FIGURE 6.5: Interactive map of Cape Town, South Africa, with OpenStreetMap tiles as the base layer, displaying three point markers based on latitude and longitude coordinates.

Visualizing point densities

Data represented by points could be visualized discretely, as individual points, or if points are sufficiently numerous, as densities or ‘heatmaps’ that show trends over geographic areas. For example, data.gov hosts crime reports from the Washington, DC, Metropolitan Police (Open Data DC 2024). The .geojson file Crime_Incidents_in_2024.geojson contains crimes reported through the fall of 2024, each one geocoded to a particular location.

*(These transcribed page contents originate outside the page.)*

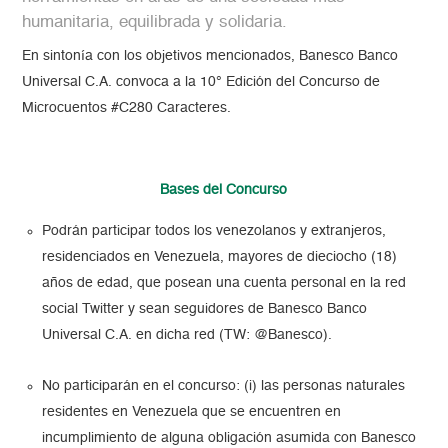
humanitaria, equilibrada y solidaria.
En sintonía con los objetivos mencionados, Banesco Banco
Universal C.A. convoca a la 10° Edición del Concurso de
Microcuentos #C280 Caracteres.
Bases del Concurso
Podrán participar todos los venezolanos y extranjeros,
residenciados en Venezuela, mayores de dieciocho (18)
años de edad, que posean una cuenta personal en la red
social Twitter y sean seguidores de Banesco Banco
Universal C.A. en dicha red (TW: @Banesco)
.
No participarán en el concurso: (i) las personas naturales
residentes en Venezuela que se encuentren en
incumplimiento de alguna obligación asumida con Banesco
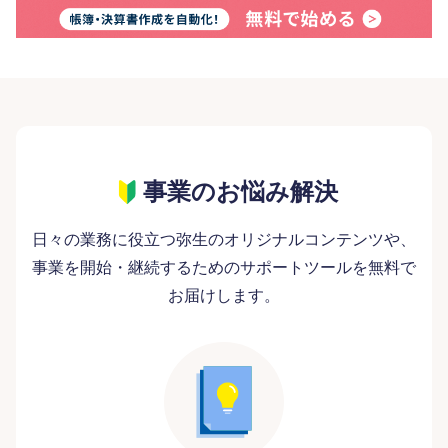
事業のお悩み解決
日々の業務に役立つ弥生のオリジナルコンテンツや、
事業を開始・継続するためのサポートツールを無料で
お届けします。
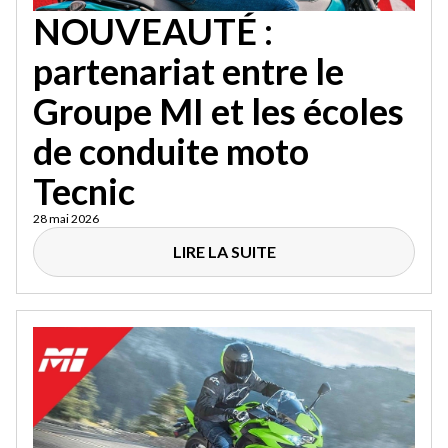
NOUVEAUTÉ :
partenariat entre le
Groupe MI et les écoles
de conduite moto
Tecnic
28 mai 2026
LIRE LA SUITE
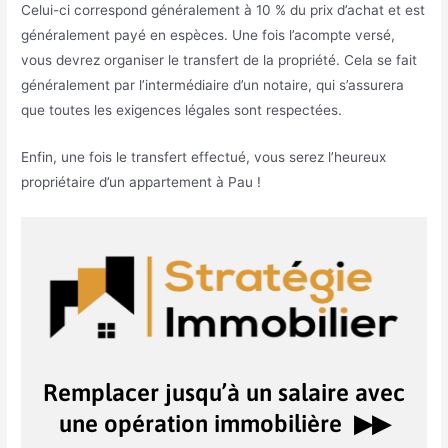
Celui-ci correspond généralement à 10 % du prix d’achat et est
généralement payé en espèces. Une fois l’acompte versé,
vous devrez organiser le transfert de la propriété. Cela se fait
généralement par l’intermédiaire d’un notaire, qui s’assurera
que toutes les exigences légales sont respectées.
Enfin, une fois le transfert effectué, vous serez l’heureux
propriétaire d’un appartement à Pau !
Remplacer jusqu’à un salaire avec
une opération immobilière ▶︎▶︎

dc_crime<-st_read("Crime_Incidents_in_2024.geojson")

The variable OFFENSE records types of crimes. See the codebook for details. One level of OFFENSE is HOMICIDE. Subset the data to homicides:

homicide_data <- dc_crime %>% 
  filter(OFFENSE == "HOMICIDE")

Coordinates are recorded in variables LONGITUDE and LATITUDE. Each geocoded homicide can be plotted individually through addCircleMarkers(), or the density of each event through addHeatmap() from the leaflet.extras package (Gatscha, Karambelkar, and Schloerke 2024). To plot the points, we first set the boundaries of the leaflet map, centered around downtown DC, then addCircleMarkers():

leaflet() %>%
  setView(lng = -77.0369, lat = 38.9072, zoom = 12) %>% 
  addTiles() %>%
addCircleMarkers(data = homicide_data, lng = ~LONGITUDE, 
    lat = ~LATITUDE, color = "red", radius = 2)

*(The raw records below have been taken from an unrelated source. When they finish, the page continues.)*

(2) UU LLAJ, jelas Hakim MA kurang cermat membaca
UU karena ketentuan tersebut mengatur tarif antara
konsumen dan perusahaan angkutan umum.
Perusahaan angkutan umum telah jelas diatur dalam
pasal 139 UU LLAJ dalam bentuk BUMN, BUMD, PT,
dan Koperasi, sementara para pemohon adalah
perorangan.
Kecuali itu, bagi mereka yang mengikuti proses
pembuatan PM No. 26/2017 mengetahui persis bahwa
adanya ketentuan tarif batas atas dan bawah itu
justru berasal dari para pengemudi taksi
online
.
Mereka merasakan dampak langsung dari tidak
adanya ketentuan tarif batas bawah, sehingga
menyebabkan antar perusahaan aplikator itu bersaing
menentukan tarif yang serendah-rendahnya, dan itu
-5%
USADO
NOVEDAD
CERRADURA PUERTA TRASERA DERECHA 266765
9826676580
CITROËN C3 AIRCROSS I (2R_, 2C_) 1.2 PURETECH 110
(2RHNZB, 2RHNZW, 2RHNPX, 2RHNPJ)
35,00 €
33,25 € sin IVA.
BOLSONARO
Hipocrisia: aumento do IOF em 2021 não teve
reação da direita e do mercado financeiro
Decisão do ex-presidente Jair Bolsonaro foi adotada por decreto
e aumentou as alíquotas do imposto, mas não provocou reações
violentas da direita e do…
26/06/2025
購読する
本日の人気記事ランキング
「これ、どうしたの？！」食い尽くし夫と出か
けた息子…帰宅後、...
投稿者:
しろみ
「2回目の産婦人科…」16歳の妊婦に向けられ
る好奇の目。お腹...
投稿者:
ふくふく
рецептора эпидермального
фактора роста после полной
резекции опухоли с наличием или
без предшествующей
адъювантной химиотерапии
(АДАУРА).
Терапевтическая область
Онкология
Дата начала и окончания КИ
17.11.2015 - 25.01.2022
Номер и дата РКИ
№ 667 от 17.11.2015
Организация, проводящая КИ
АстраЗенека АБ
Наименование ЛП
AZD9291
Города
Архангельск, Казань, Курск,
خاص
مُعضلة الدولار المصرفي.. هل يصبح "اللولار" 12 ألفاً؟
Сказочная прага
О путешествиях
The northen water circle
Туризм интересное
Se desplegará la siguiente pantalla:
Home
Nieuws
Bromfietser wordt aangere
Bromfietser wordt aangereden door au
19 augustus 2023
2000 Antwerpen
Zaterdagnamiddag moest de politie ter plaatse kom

The upper panel in Figure 6.6 displays the point map, each circle corresponding to a single homicide. The function argument radius=2 sets the point radius to two pixels. The points appear to cluster around the areas south of Anacostia and Columbia Heights. A heatmap helps to communicate the trends in the clusters. After installing the leaflet.extras package if necessary (install.packages("leaflet.extras")), we can plot the points through addHeatmap():

library(leaflet.extras)

leaflet() %>%
  setView(lng = -77.0369, lat = 38.9072, zoom = 12) %>% 
  addTiles() %>%
  addHeatmap(data = homicide_data, lng = ~LONGITUDE, lat = ~LATITUDE,
     blur = 20, max = 0.05, radius = 15)

The heatmap in the lower panel of Figure 6.6 focuses on clusters rather than individual events, and it does reveal a focal point south of Anacostia. Within addheatmap(), the three last arguments — blur=, max=, and radius= — affect how the map represents density patterns. The radius sets the size of the area around each point (measured in pixels) that contributes to the heatmap; larger values result in smoother, more generalized density patterns, while smaller values keep the density tightly localized to each point’s immediate vicinity. The blur option controls how sharply the density transitions from the center of a point to the edges of its radius. The max option sets the scaling for the density intensity, defining how bright or “hot” the most dense areas will appear. Try adjusting the arguments to observe how each affects the map.

FIGURE 6.6: Interactive map of Washington, DC, displaying homicides in 2024, with OpenStreetMap as the base layer. The upper panel shows individual homicide locations as points, while the lower panel presents a heatmap of homicide concentrations.

These maps in leaflet are meant to be interactive, rather than printed through an RMarkdown file as an image to a Word or PDF document. Creating these images requires the creation of maps as plotted graphics.

Creating static polygon and point maps

Static maps based on shapes or points imported from a ShapeFile or .geojson file require the sf package, but the inclusion of a base layer necessitates ggspatial, along with functions from the tidyverse for data wrangling and visualization, and optionally labelling with ggrepel.

library(ggspatial)

The same .geojson file of administrative boundaries, read into R with st_read() and saved as sa_admin_boundaries can be plotted in a static ggplot2 graphic. The geometry in the ggplot() graphic, geom_sf(), plots any “simple features” map object (such as a ShapeFile or geoJSON file) imported into R with st_read(). The function will automatically find the geometry column (in data=sa_admin_boundaries) for plotting. Note that drawing static maps via ggplot() takes a little more computing time than the interactive maps; so after you enter the commands below, you may have to wait a minute or so to see the next prompt >, and then perhaps 1-2 minutes for the actual map to appear in the “Plots” pane.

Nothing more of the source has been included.